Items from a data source
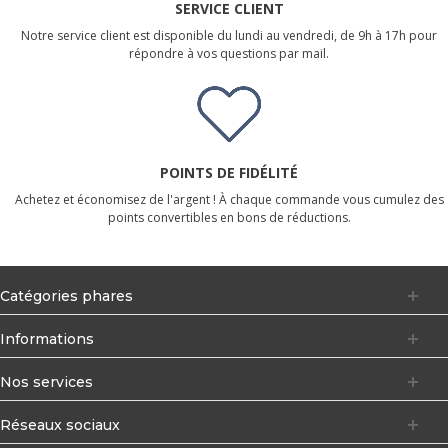
SERVICE CLIENT
Notre service client est disponible du lundi au vendredi, de 9h à 17h pour
répondre à vos questions par mail.
POINTS DE FIDÉLITÉ
Achetez et économisez de l'argent ! À chaque commande vous cumulez des
points convertibles en bons de réductions.
Catégories phares
Informations
Nos services
Réseaux sociaux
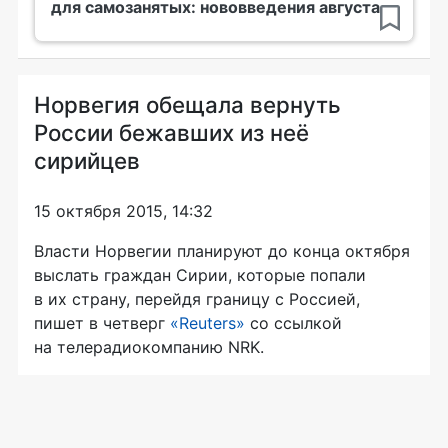
для самозанятых: нововведения августа
Норвегия обещала вернуть
России бежавших из неё
сирийцев
15 октября 2015, 14:32
Власти Норвегии планируют до конца октября
выслать граждан Сирии, которые попали
в их страну, перейдя границу с Россией,
пишет в четверг
«Reuters»
со ссылкой
на телерадиокомпанию NRK.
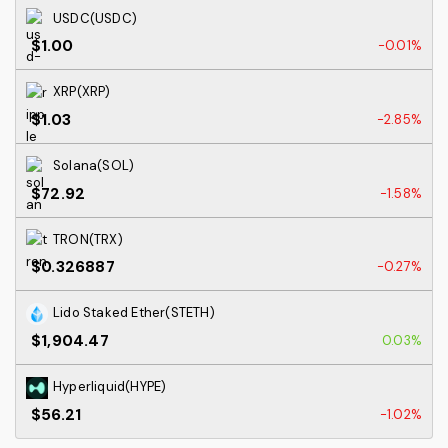
USDC(USDC)
$1.00
-0.01%
XRP(XRP)
$1.03
-2.85%
Solana(SOL)
$72.92
-1.58%
TRON(TRX)
$0.326887
-0.27%
Lido Staked Ether(STETH)
$1,904.47
0.03%
Hyperliquid(HYPE)
$56.21
-1.02%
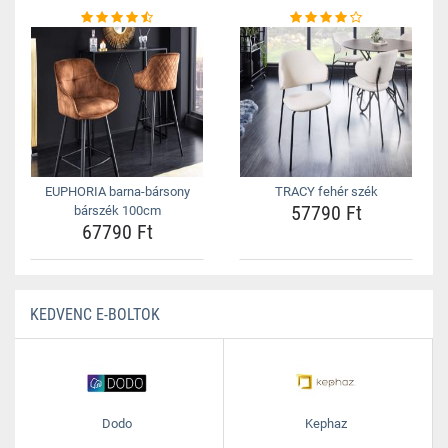
EUPHORIA barna-bársony
TRACY fehér szék
57790 Ft
bárszék 100cm
67790 Ft
KEDVENC E-BOLTOK
Dodo
Kephaz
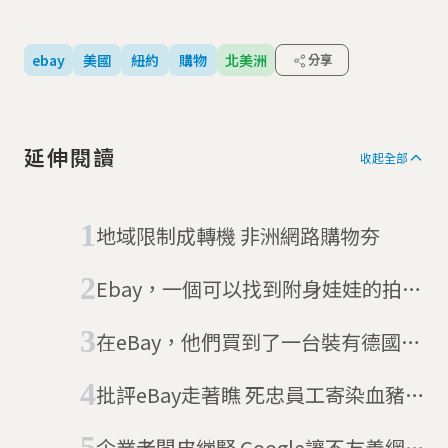
ebay
美國
紐約
購物
北美洲
分享
延伸閱讀
收起全部
地域限制成轉機 非洲網路購物夯
Ebay，一個可以找到附身娃娃的拍賣
網站
在eBay，他們買到了一台裝有德國軍
機的筆電
批評eBay走著瞧 死忠員工寄染血豬
面具、活蟑螂、A片來復仇
企業老闆皮繃緊 Google讓不友善網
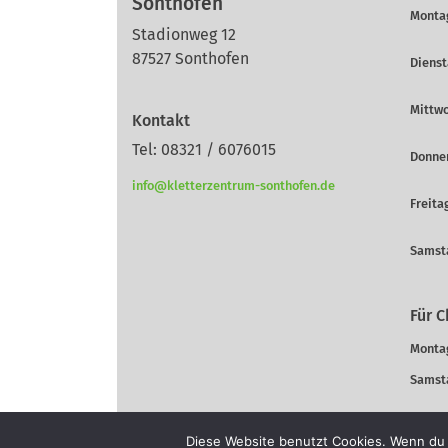
Sonthofen
Montag
Stadionweg 12
87527 Sonthofen
Dienst
Mittwo
Kontakt
Tel: 08321 / 6076015
Donner
info@kletterzentrum-sonthofen.de
Freitag
Samsta
Für C
Montag
Samsta
Diese Website benutzt Cookies. Wenn du 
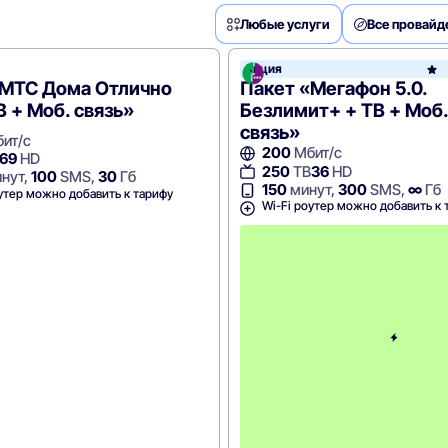
Любые услуги
Все провай
Акция
e
«МТС Дома Отлично
Пакет «Мегафон 5.0.
В + Моб. связь»
Безлимит+ + ТВ + Моб.
связь»
ит/с
200
Мбит/с
69
HD
250
ТВ
36
HD
нут,
100
SMS,
30
Гб
150
минут,
300
SMS,
∞
Гб
утер можно добавить к тарифу
Wi-Fi роутер можно добавить к 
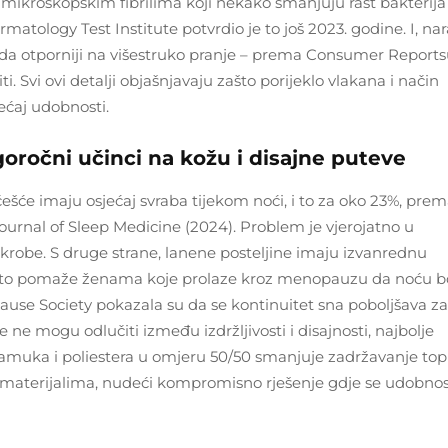
 mikroskopskim fibrilima koji nekako smanjuju rast bakterija
ology Test Institute potvrdio je to još 2023. godine. I, nar
da otporniji na višestruko pranje – prema Consumer Reports
ti. Svi ovi detalji objašnjavaju zašto porijeklo vlakana i način
ećaj udobnosti.
oročni učinci na kožu i disajne puteve
češće imaju osjećaj svraba tijekom noći, i to za oko 23%, pre
urnal of Sleep Medicine (2024). Problem je vjerojatno u
ikrobe. S druge strane, lanene posteljine imaju izvanrednu
 što pomaže ženama koje prolaze kroz menopauzu da noću b
ause Society pokazala su da se kontinuitet sna poboljšava z
 ne mogu odlučiti između izdržljivosti i disajnosti, najbolje
pamuka i poliestera u omjeru 50/50 smanjuje zadržavanje top
im materijalima, nudeći kompromisno rješenje gdje se udobno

# Exercise description
Quote the data above from the line containing "ology Test Institute" to the line containing "ause Society pokazala", inclusive, and stop.

# Answer for this exercise
ology Test Institute potvrdio je to još 2023. godine. I, nar
da otporniji na višestruko pranje – prema Consumer Reports
ti. Svi ovi detalji objašnjavaju zašto porijeklo vlakana i način
ećaj udobnosti.
oročni učinci na kožu i disajne puteve
češće imaju osjećaj svraba tijekom noći, i to za oko 23%, pre
urnal of Sleep Medicine (2024). Problem je vjerojatno u
ikrobe. S druge strane, lanene posteljine imaju izvanrednu
 što pomaže ženama koje prolaze kroz menopauzu da noću b
ause Society pokazala su da se kontinuitet sna poboljšava z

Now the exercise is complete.